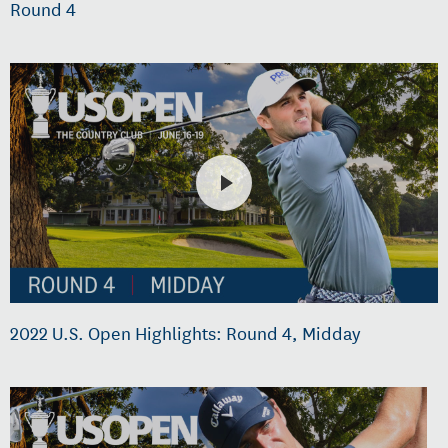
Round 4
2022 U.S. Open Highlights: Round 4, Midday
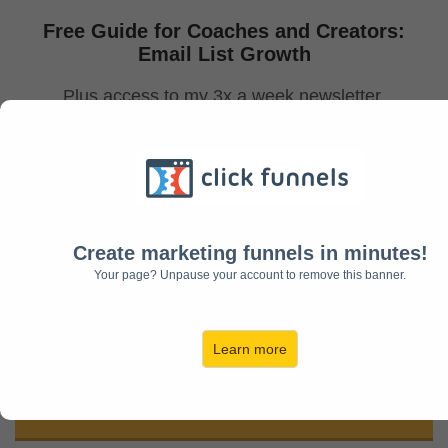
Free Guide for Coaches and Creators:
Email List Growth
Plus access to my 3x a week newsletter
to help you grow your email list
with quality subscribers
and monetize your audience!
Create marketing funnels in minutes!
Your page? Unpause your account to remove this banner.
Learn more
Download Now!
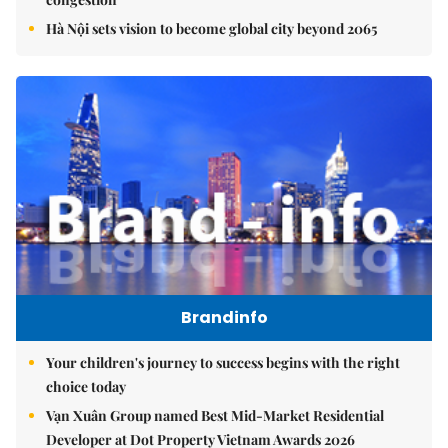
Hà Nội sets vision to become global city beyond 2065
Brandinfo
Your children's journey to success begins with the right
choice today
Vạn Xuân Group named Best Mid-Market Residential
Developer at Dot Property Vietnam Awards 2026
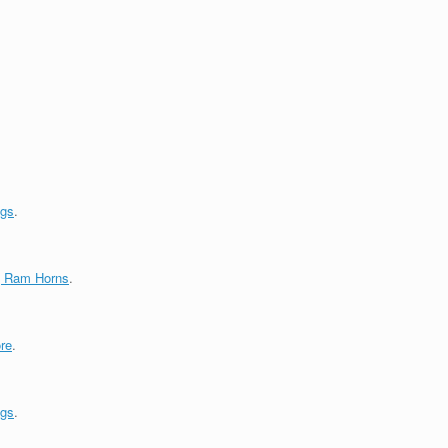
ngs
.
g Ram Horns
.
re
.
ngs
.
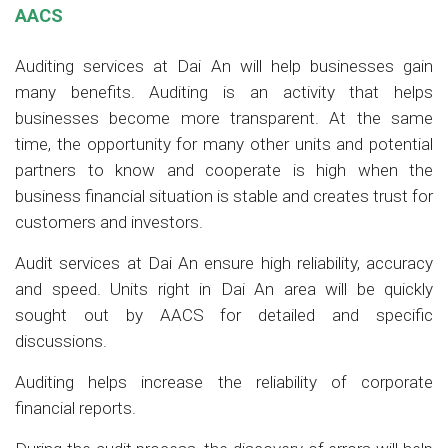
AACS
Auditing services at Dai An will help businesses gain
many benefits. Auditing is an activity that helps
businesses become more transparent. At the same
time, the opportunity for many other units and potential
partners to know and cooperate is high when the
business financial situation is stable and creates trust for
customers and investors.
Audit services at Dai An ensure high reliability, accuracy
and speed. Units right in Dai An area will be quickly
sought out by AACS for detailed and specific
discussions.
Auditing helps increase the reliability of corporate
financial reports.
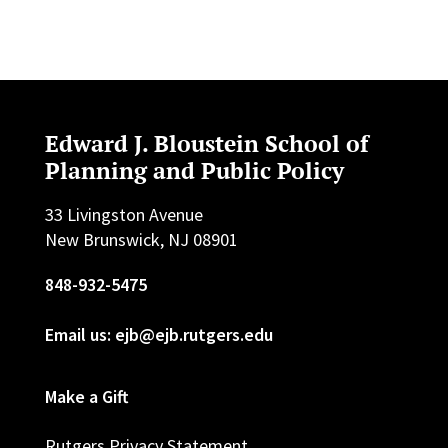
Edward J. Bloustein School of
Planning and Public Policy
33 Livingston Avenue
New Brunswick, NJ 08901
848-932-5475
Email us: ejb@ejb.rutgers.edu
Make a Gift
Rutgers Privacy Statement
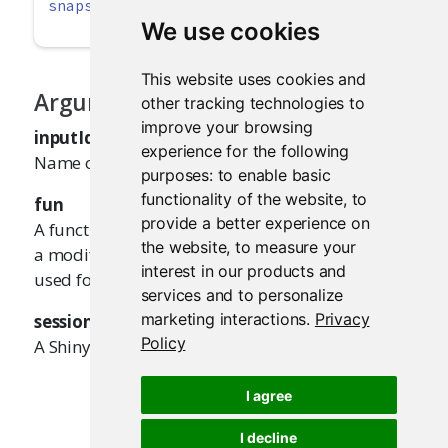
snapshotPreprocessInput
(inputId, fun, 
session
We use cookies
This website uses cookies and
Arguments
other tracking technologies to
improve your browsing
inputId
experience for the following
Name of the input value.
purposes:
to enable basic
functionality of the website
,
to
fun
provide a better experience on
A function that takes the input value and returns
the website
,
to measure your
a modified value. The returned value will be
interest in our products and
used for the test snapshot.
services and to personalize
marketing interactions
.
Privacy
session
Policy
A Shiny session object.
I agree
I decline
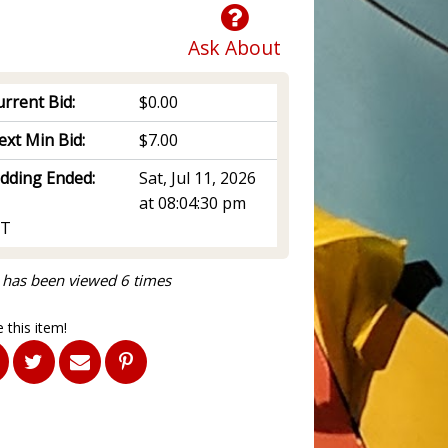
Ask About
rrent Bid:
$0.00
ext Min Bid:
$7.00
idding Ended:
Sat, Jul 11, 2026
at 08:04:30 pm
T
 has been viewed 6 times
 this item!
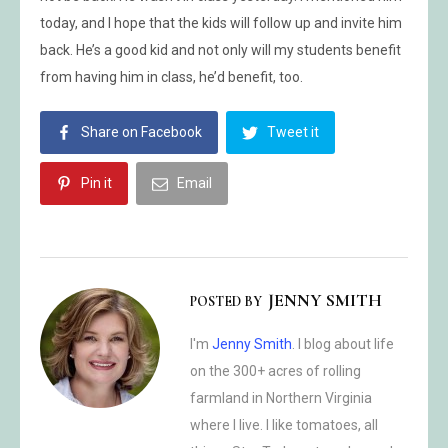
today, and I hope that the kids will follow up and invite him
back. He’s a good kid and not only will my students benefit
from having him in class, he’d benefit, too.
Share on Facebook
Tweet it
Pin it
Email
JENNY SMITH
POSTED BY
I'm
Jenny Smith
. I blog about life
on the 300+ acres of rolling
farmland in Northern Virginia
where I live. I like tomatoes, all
☆ ☆ ☆ ☆
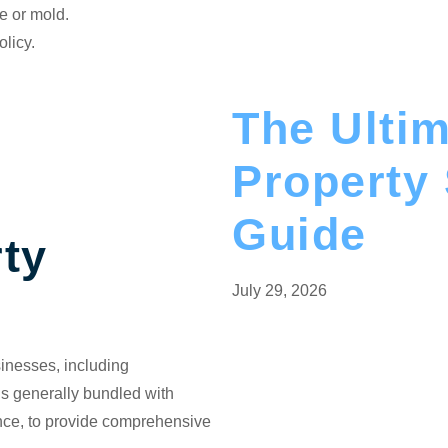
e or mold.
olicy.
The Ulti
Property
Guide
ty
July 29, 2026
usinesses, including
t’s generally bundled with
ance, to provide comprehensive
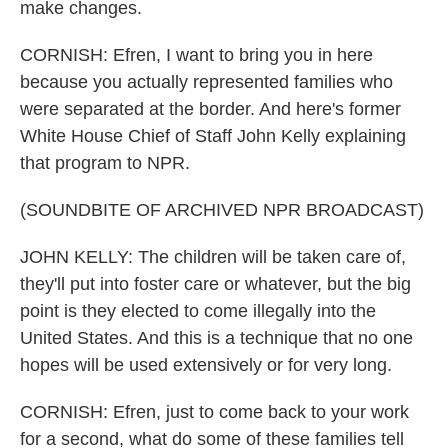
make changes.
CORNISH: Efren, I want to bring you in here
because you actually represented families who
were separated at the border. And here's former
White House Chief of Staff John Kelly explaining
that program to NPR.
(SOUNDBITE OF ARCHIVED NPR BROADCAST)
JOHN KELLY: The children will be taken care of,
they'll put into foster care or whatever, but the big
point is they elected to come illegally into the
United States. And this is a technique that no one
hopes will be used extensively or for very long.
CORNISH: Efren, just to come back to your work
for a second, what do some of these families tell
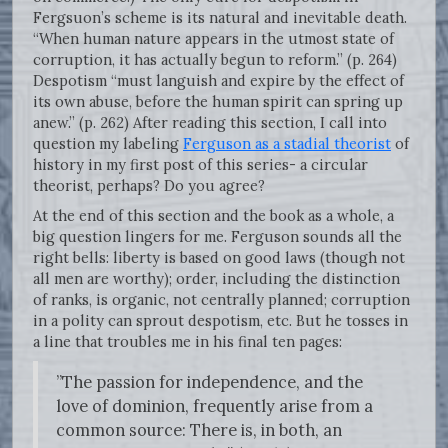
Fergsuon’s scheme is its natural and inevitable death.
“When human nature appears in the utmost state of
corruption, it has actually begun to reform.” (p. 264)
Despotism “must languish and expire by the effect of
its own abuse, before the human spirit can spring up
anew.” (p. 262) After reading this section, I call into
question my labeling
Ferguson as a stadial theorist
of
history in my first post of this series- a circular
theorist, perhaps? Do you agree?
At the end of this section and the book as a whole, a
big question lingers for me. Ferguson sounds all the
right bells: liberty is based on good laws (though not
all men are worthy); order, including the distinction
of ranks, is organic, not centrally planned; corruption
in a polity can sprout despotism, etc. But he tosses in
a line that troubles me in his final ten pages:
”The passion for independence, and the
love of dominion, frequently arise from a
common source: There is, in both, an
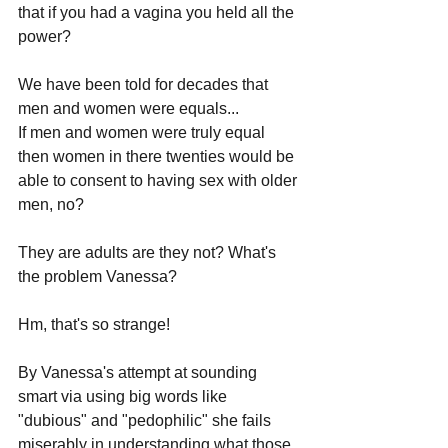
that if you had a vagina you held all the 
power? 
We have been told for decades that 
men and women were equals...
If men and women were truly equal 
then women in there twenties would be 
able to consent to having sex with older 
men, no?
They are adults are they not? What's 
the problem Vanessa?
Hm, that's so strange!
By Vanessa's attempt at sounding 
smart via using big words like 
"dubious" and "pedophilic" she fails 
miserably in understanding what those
☆ ☆ ☆ ☆
## THE PROBLEM
What lines in the listing above hold the string "right"? List them.

## RESPONSE AREA
Your children's journey to success begins with the right
and speed. Units right in Dai An area will be quickly
right bells: liberty is based on good laws (though not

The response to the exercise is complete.